Every legislative session brings some eye-catching proposals. While the reasons certain proposals appear interesting differ from bill to bill and depend on the person reviewing them, some combinations can’t help but grab one’s attention.
Washington State gives us a strong dose of irony this cycle. Both the State’s House and Senate are advancing bills to raise the smoking age to 21, while at the same time are finishing up voting on a bill already passed by the House that would require schools to allow some students under 18 to use marijuana on the premises.
The current version of House Bill 1060 states that “A school district must permit a student [under the age of 18]… to consume marijuana on school grounds, aboard a school bus, or while attending a school-sponsored event.” Said student must be prescribed medical marijuana “ as part of the course of treatment of the minor's terminal or debilitating medical condition ” according to existing law in order to be allowed to smoke up on the bus in front of their classmates, but that doesn’t reduce the irony.
Senate Bill 6048 and House Bill 1054 to raise the smoking age to 21 contain several legislative declarations of intent. For example: “The legislature recognizes that many people who purchase cigarettes for minors are between the ages of eighteen to twenty. By decreasing the number of eligible buyers in high school, raising the minimum legal age to sell tobacco and vapor products will decrease the access of students to tobacco products… Nationally, among youth who smoke, more than twice as many get their cigarettes from social sources than from a store or vending machine.”
So the Washington State legislature declares that teen smoking is bad and that teens get tobacco products mainly through ‘social sources’, who are already violating other laws to distribute tobacco products to underage friends, but doesn’t appear to believe this same logic applies when swapping out the tobacco plant for the cannabis plant, presumably because there are other laws in place against distributing cannabis products to underage friends.

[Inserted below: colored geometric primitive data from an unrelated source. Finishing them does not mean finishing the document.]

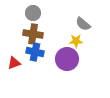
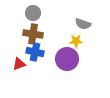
gray semicircle: rotated 21 degrees counterclockwise
red triangle: moved 5 px right, 1 px down
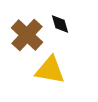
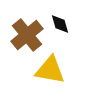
brown cross: rotated 8 degrees clockwise
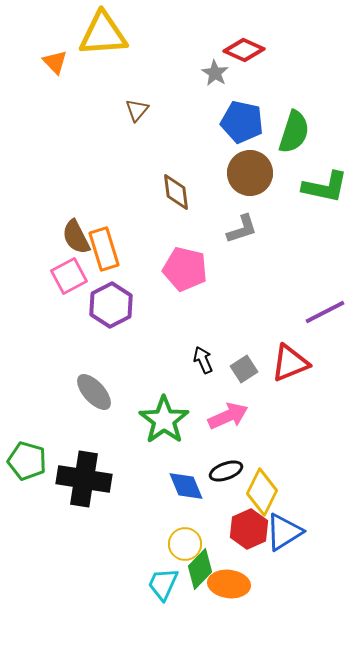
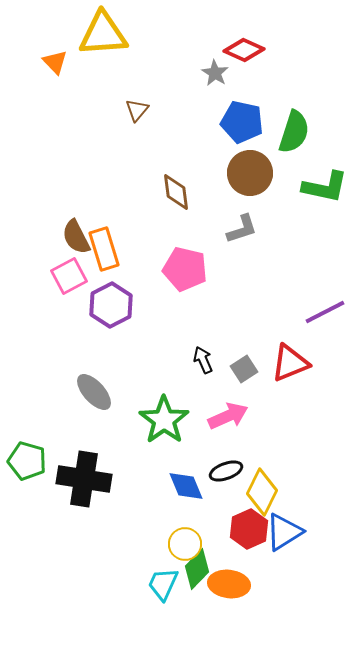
green diamond: moved 3 px left
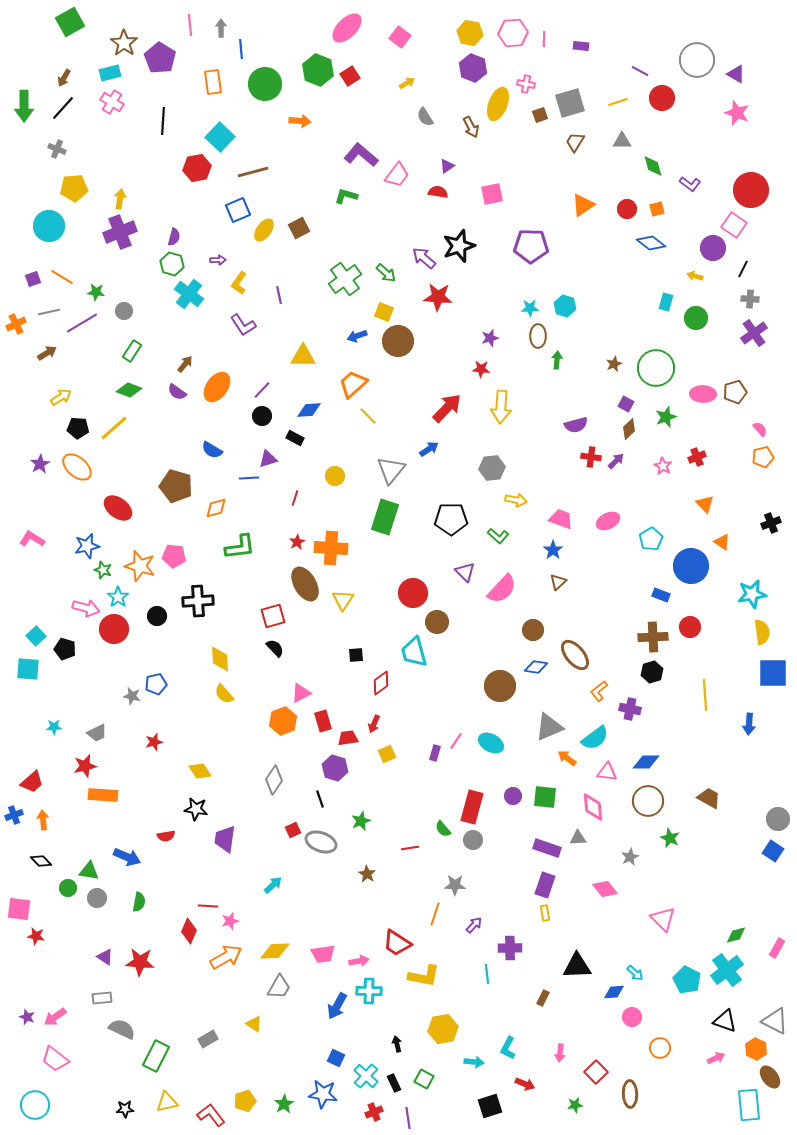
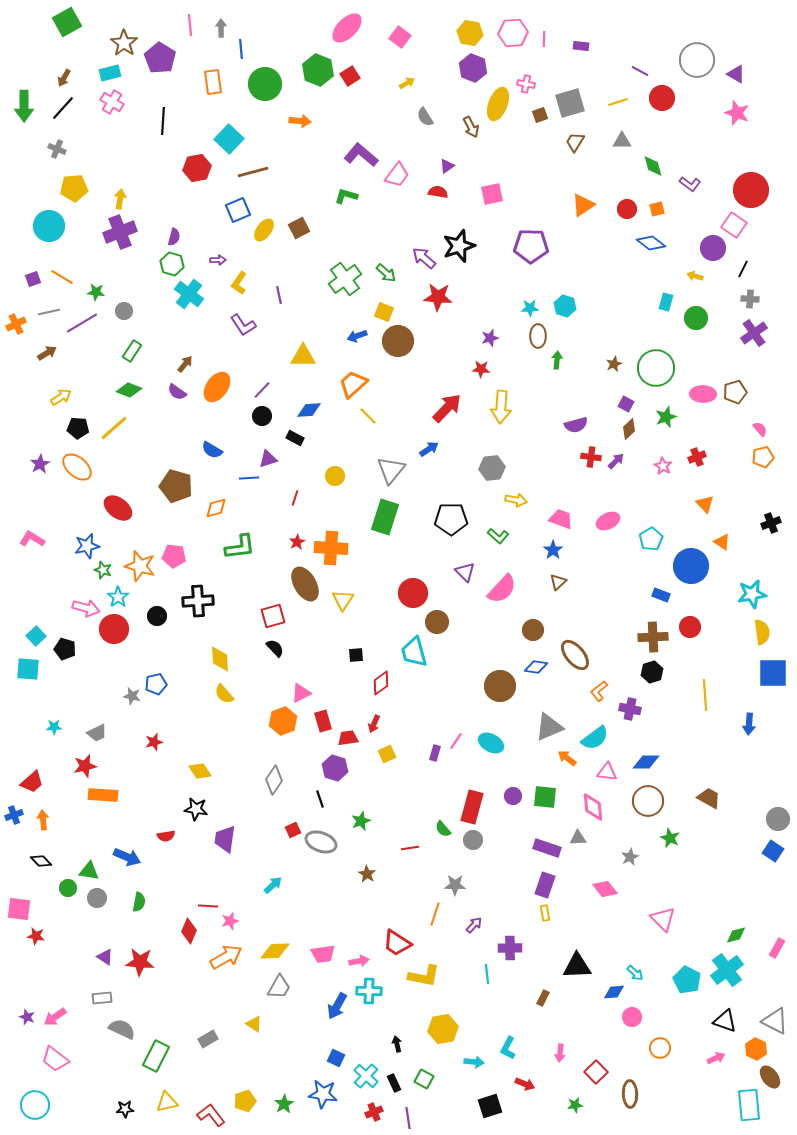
green square at (70, 22): moved 3 px left
cyan square at (220, 137): moved 9 px right, 2 px down
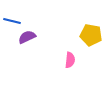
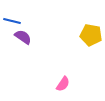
purple semicircle: moved 4 px left; rotated 60 degrees clockwise
pink semicircle: moved 7 px left, 24 px down; rotated 28 degrees clockwise
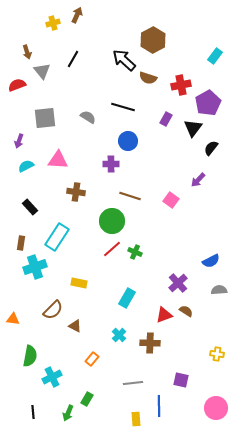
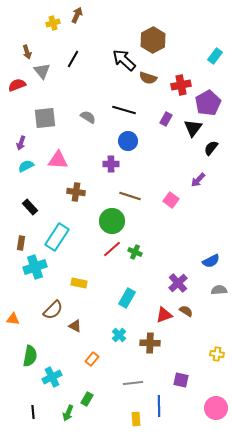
black line at (123, 107): moved 1 px right, 3 px down
purple arrow at (19, 141): moved 2 px right, 2 px down
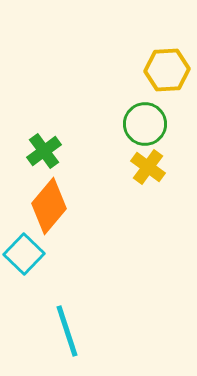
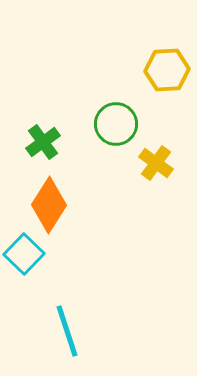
green circle: moved 29 px left
green cross: moved 1 px left, 9 px up
yellow cross: moved 8 px right, 4 px up
orange diamond: moved 1 px up; rotated 8 degrees counterclockwise
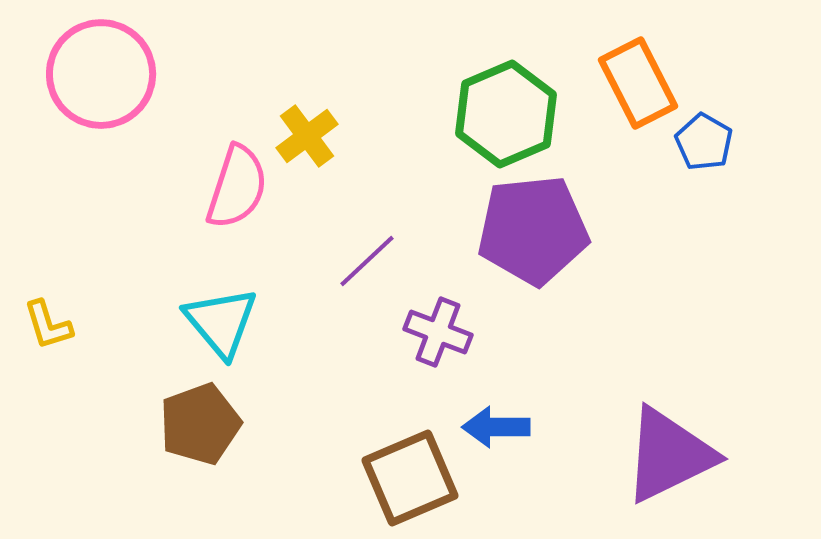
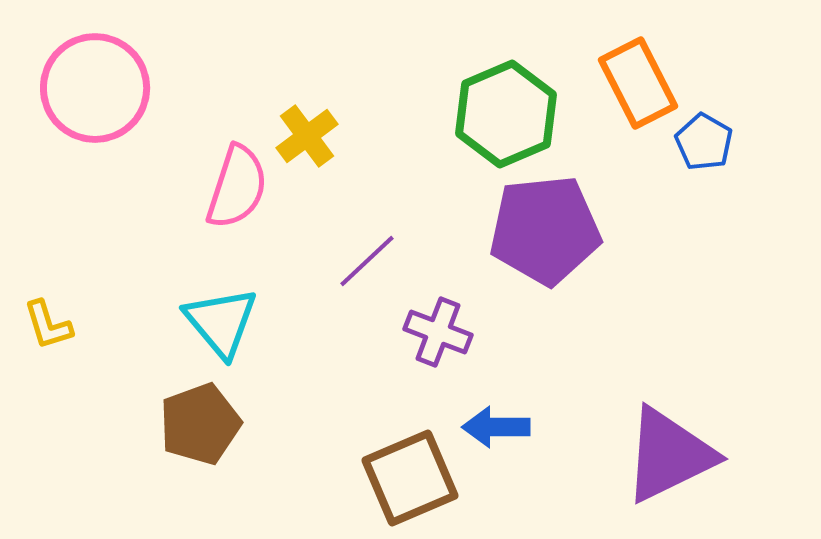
pink circle: moved 6 px left, 14 px down
purple pentagon: moved 12 px right
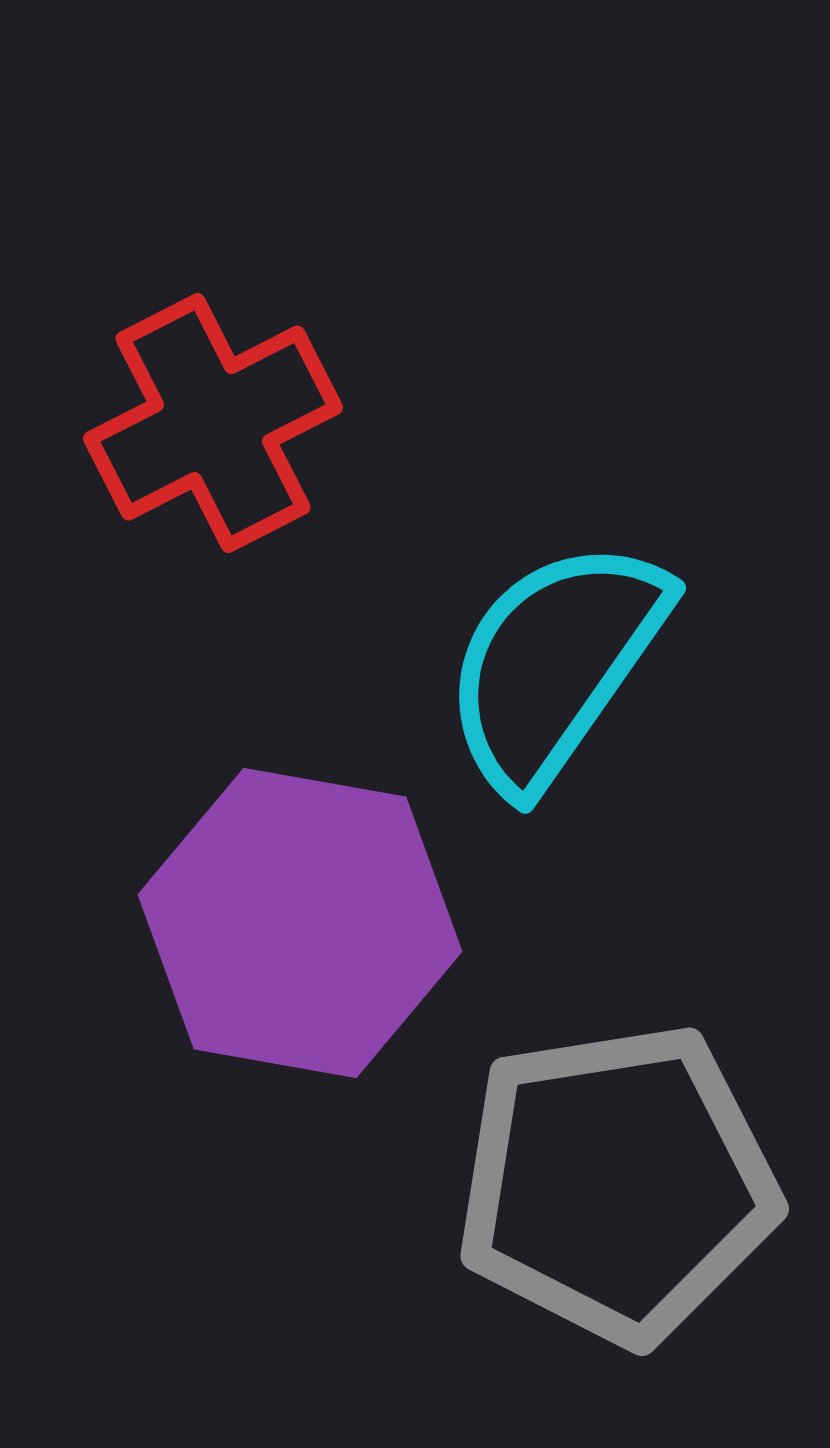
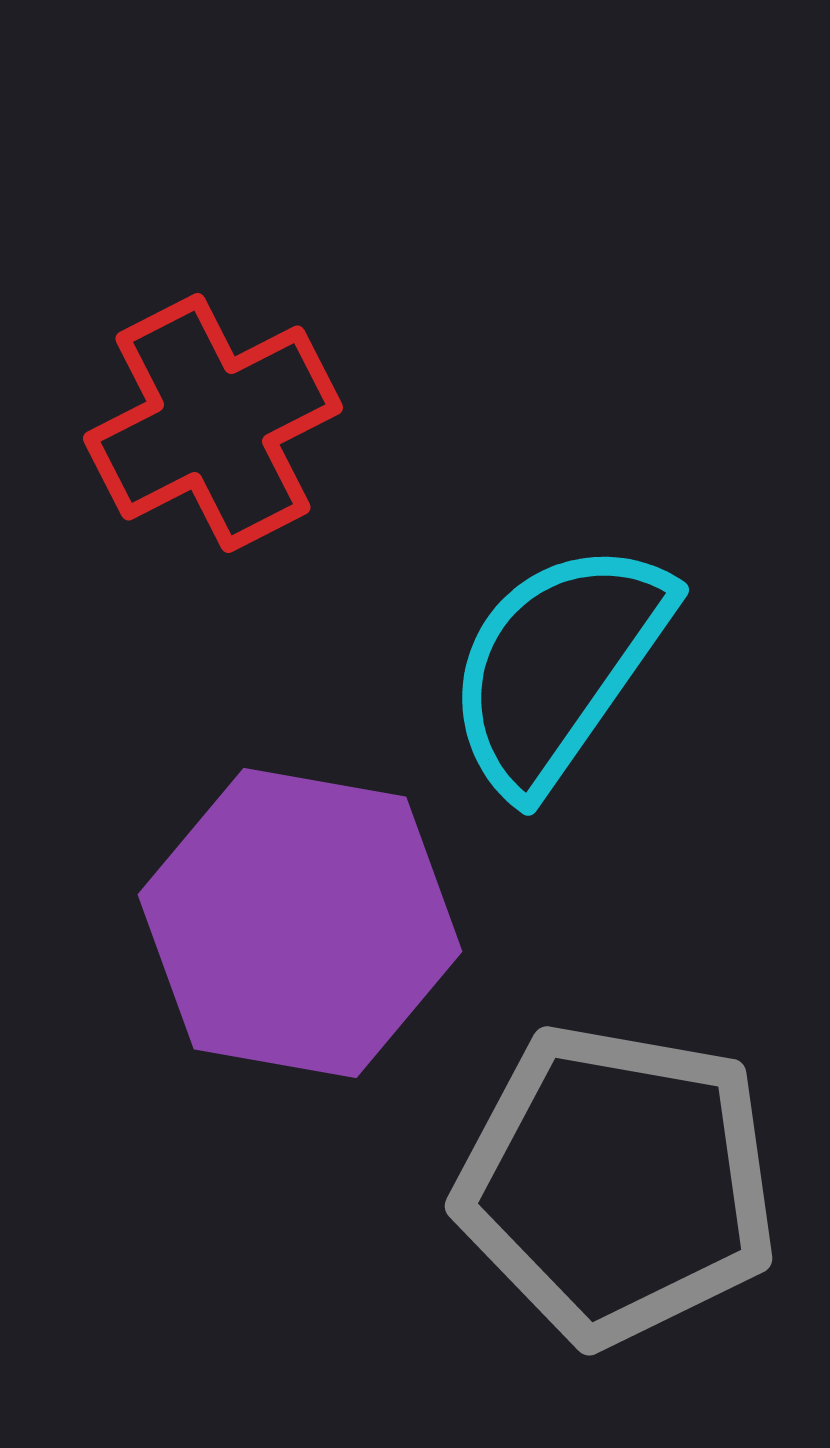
cyan semicircle: moved 3 px right, 2 px down
gray pentagon: rotated 19 degrees clockwise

This specific allowance that underage medical marijuana patients be allowed to consume cannabis aboard a school bus, especially at a time when several states are debating bans on smoking in motor vehicles where minors are present, is a particularly interesting wrinkle. Since the bill doesn’t require schools to allow smoking, just consumption, underage patients may be required to use edibles (which better not be in a form they find appealing!). But while this may reduce secondhand smoke, it does little to help prevent the unauthorized access via social sources apparently driving the increasing in the tobacco smoking age.
These bills are on course towards becoming law. If they do, it’s only a matter of time before more changes are introduced after a parent finds out their kid got marijuana products at school from a classmate with express legal permission to possess them there.